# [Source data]
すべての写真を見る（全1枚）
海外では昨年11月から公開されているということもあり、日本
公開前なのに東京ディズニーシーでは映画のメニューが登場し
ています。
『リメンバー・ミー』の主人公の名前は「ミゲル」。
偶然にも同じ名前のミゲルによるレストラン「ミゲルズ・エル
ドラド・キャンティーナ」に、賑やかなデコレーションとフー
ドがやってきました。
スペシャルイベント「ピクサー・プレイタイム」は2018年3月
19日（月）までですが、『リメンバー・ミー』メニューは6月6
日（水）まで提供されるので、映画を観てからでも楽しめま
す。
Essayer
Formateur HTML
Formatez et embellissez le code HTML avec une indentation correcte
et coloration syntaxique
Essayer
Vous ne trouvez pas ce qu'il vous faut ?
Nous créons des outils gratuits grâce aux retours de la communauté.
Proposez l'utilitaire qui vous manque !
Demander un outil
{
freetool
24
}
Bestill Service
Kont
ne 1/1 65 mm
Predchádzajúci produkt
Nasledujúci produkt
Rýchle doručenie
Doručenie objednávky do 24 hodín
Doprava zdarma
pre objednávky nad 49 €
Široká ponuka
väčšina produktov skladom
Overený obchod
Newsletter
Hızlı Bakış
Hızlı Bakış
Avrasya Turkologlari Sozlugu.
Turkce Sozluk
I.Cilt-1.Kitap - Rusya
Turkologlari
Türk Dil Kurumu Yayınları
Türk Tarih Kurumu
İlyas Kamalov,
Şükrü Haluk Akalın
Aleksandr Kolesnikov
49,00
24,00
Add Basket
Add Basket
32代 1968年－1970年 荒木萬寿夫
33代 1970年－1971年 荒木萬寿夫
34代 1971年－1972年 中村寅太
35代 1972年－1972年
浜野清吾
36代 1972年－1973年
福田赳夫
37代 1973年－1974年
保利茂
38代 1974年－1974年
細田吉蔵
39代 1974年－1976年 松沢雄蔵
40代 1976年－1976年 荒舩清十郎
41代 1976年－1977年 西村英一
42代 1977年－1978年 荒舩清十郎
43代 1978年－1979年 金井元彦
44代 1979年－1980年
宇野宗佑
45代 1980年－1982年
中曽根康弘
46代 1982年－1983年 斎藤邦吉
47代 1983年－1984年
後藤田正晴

# [Work instructions]
Which lines above include the word "Turkologlari"? Pick them out and copy them.

# [Output for this task]
Avrasya Turkologlari Sozlugu.
Turkologlari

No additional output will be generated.